Problem description: When you write out the records, keep every word exact and drop the pictures.

+++ Given data

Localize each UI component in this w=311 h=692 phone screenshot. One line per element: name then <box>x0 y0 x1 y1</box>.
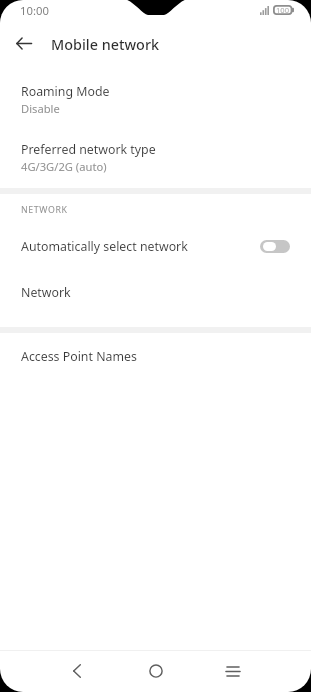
button[interactable]: Access Point Names <box>0 333 311 379</box>
button[interactable]: Automatically select network <box>0 223 311 269</box>
button[interactable]: Network <box>0 269 311 315</box>
staticText: 4G/3G/2G (auto) <box>21 159 107 174</box>
staticText: Automatically select network <box>21 238 188 255</box>
staticText: Disable <box>21 101 60 116</box>
staticText: Mobile network <box>51 35 160 55</box>
button[interactable]: Preferred network type <box>0 130 311 188</box>
button[interactable]: Back <box>59 653 95 689</box>
staticText: Network <box>21 284 71 301</box>
button[interactable]: Home <box>138 653 174 689</box>
staticText: Access Point Names <box>21 348 137 365</box>
button[interactable]: Back <box>8 29 40 61</box>
button[interactable]: Recent apps <box>215 653 251 689</box>
button[interactable]: Roaming Mode <box>0 71 311 130</box>
staticText: 10:00 <box>20 3 49 18</box>
staticText: Preferred network type <box>21 141 156 158</box>
staticText: Roaming Mode <box>21 83 110 100</box>
staticText: NETWORK <box>21 204 68 216</box>
staticText: 100 <box>276 5 290 15</box>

++++++

Task result:
Localize each UI component in this w=311 h=692 phone screenshot. One line per element: name then <box>x0 y0 x1 y1</box>.
button[interactable]: Access Point Names <box>0 333 311 379</box>
button[interactable]: Automatically select network <box>0 223 311 269</box>
button[interactable]: Network <box>0 269 311 315</box>
staticText: 4G/3G/2G (auto) <box>21 159 107 174</box>
staticText: Automatically select network <box>21 238 188 255</box>
staticText: Disable <box>21 101 60 116</box>
staticText: Mobile network <box>51 35 160 55</box>
button[interactable]: Preferred network type <box>0 130 311 188</box>
button[interactable]: Back <box>59 653 95 689</box>
staticText: Network <box>21 284 71 301</box>
button[interactable]: Home <box>138 653 174 689</box>
staticText: Access Point Names <box>21 348 137 365</box>
button[interactable]: Back <box>8 29 40 61</box>
button[interactable]: Recent apps <box>215 653 251 689</box>
button[interactable]: Roaming Mode <box>0 71 311 130</box>
staticText: 10:00 <box>20 3 49 18</box>
staticText: Preferred network type <box>21 141 156 158</box>
staticText: Roaming Mode <box>21 83 110 100</box>
staticText: NETWORK <box>21 204 68 216</box>
staticText: 100 <box>276 5 290 15</box>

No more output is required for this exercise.